* **Problem statement**:
Report all lines of the data below that hold the word "Joyeux".

Excerpts from a dataset
= = =

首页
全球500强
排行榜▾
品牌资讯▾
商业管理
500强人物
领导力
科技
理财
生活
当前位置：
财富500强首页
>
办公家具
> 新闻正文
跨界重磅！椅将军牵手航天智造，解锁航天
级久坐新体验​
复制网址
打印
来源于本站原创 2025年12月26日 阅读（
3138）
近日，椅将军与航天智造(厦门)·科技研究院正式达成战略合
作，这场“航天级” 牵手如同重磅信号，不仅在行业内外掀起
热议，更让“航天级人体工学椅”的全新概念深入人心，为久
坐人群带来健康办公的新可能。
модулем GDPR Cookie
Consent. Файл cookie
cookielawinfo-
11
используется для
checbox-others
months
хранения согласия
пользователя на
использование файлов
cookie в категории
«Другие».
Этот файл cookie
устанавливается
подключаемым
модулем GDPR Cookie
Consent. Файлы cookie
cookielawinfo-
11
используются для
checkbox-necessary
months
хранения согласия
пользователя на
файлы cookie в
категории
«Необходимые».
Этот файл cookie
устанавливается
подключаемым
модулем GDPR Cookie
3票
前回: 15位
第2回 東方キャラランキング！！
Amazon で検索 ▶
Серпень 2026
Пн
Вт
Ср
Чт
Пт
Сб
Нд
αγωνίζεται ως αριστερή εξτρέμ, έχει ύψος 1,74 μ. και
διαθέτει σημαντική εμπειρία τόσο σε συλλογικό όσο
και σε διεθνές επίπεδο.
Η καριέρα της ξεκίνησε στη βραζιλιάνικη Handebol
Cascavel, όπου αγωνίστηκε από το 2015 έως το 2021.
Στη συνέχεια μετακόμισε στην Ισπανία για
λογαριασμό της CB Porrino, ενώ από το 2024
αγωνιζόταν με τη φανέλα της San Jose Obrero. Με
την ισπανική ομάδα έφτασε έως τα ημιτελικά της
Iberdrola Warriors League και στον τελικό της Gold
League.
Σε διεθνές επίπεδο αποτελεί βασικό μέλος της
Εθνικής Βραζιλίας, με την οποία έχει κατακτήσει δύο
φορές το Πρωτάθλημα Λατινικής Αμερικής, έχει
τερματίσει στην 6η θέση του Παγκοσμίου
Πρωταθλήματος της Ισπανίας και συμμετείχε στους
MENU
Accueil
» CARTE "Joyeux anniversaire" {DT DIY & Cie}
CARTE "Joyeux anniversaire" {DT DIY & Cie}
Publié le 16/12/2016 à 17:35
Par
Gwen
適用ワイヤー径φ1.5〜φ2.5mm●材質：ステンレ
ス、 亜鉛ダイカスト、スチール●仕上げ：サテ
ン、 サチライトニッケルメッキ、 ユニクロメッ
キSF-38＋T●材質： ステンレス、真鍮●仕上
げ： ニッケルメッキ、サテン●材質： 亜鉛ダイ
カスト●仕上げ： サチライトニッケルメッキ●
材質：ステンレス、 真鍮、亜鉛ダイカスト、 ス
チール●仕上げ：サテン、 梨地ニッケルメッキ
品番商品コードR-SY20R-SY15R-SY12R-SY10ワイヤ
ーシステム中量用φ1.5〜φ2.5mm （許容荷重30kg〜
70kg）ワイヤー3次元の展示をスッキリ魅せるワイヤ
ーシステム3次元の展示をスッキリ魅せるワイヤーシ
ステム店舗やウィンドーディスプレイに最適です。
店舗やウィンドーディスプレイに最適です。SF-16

= = =

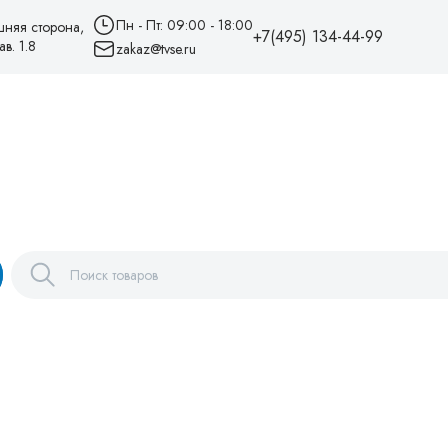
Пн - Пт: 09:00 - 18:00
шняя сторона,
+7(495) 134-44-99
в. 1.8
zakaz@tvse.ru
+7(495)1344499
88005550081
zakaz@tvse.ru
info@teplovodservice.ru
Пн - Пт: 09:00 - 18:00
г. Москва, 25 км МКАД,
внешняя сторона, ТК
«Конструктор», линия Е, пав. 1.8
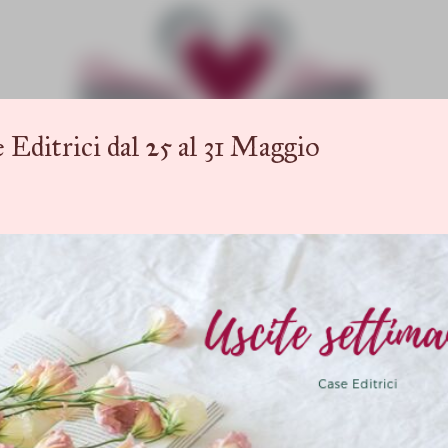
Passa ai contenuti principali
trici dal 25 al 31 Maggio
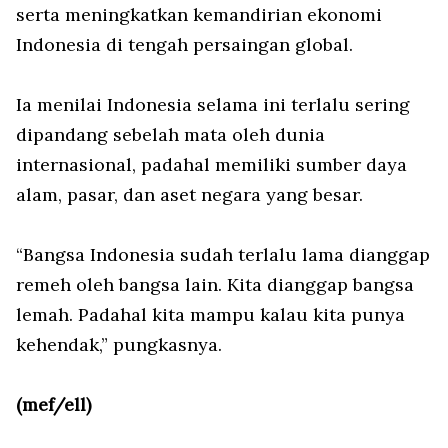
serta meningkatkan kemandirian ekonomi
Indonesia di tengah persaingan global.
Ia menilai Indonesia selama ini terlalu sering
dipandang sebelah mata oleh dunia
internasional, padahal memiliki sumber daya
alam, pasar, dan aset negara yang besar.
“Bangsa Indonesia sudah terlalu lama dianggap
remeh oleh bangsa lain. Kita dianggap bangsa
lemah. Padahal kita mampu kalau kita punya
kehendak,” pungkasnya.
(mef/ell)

= = =

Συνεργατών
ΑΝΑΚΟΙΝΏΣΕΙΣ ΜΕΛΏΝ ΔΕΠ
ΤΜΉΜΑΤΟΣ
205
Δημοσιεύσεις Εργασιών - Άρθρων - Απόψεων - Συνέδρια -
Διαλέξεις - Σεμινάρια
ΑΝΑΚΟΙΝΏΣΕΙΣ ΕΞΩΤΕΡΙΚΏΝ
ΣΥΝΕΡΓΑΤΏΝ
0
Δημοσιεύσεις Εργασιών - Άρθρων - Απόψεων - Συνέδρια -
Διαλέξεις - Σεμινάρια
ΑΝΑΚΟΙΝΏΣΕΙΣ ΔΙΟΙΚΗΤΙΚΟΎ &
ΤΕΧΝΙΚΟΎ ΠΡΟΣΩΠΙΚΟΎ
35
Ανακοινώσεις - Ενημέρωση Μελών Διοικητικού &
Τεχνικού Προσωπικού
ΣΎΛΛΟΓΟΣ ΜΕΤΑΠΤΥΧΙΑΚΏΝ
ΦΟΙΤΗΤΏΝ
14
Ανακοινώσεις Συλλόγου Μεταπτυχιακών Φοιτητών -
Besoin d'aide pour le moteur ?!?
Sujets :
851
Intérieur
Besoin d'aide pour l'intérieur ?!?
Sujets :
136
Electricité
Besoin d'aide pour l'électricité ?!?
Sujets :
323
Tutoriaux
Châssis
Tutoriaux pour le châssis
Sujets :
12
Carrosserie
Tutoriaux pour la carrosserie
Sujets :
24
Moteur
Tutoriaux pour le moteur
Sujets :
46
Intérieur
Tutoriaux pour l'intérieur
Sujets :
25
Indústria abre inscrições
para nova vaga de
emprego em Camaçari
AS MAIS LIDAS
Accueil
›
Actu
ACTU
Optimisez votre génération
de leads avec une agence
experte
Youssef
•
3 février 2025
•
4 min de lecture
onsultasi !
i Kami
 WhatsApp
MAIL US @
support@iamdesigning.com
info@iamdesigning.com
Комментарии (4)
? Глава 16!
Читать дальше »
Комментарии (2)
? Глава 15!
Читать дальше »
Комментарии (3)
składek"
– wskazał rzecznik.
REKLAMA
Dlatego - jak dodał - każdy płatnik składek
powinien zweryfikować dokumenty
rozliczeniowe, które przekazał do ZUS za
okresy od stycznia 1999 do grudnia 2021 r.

= = =

* **Solution to the problem**:
» CARTE "Joyeux anniversaire" {DT DIY & Cie}
CARTE "Joyeux anniversaire" {DT DIY & Cie}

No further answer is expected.